Maybe it’s the water that clings to the deep grooves in his face or the sodden clothing on a shrunken frame that was once big and strong. Maybe it’s the sadness in his eyes or the way his hair is plastered against his head, but I realize he looks old.

My dad too. I take in all those same details, too—gray hair, deep wrinkles, a frame that is smaller than mine when it once used to be so huge. I know that’s part of growing up, how you realize your parents look smaller, but I think it’s more than age that’s stooped both our dads over. It’s this stupid feud, years of stress, and losing our moms. The years and trials of life have worn them out. Neither of them ever found love again. And they wrecked their brotherhood over a disagreement.
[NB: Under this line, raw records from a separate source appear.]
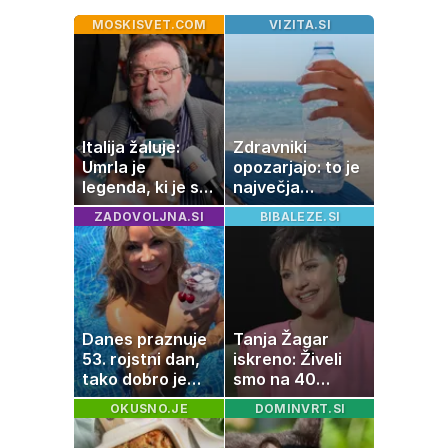
MOSKISVET.COM
VIZITA.SI
Italija žaluje:
Zdravniki
Umrla je
opozarjajo: to je
legenda, ki je s
največja
svojimi pesmimi
napaka, ki jo
ZADOVOLJNA.SI
BIBALEZE.SI
zaznamovala
ljudje delajo med
Italijo
vročino
Danes praznuje
Tanja Žagar
53. rojstni dan,
iskreno: Živeli
tako dobro je
smo na 40
videti znana
kvadratih, a
OKUSNO.JE
DOMINVRT.SI
Slovenka
imela sem vse,
kar otrok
I haul myself up, too, the water sluicing off my T-shirt and shorts. My hair is already starting to dry under the hot sun as I wipe the salty droplets of pool water from my face with a swipe of my hand. “Hatred isn’t good for anyone.”

Behind me, Patience tenses. She looks like she wants to run away, but not to the house. To the woods. She looks like she’d rather take on all the death birds and poison ivy in the world than sit through trying to get our dads to agree to put aside their hurt feelings.

“It’s like cutting off your own arm,” she whispers. “Will you stop hurting each other and everyone around you with your anger, or will you work even harder to outdo each other? Will you try and vie for our affections now that we’re married?” That word is careful on her tongue. Like she thinks it’s dangerous. “Is this going to become a competition?” She pauses for a second. “Dad?”

He looks guilty. Sheepish. He won’t look at my dad, but he does look at his daughter. It’s obvious how much he loves her. “You know egg salad is my weakness,” he mumbles. “I might just have to stay for lunch.”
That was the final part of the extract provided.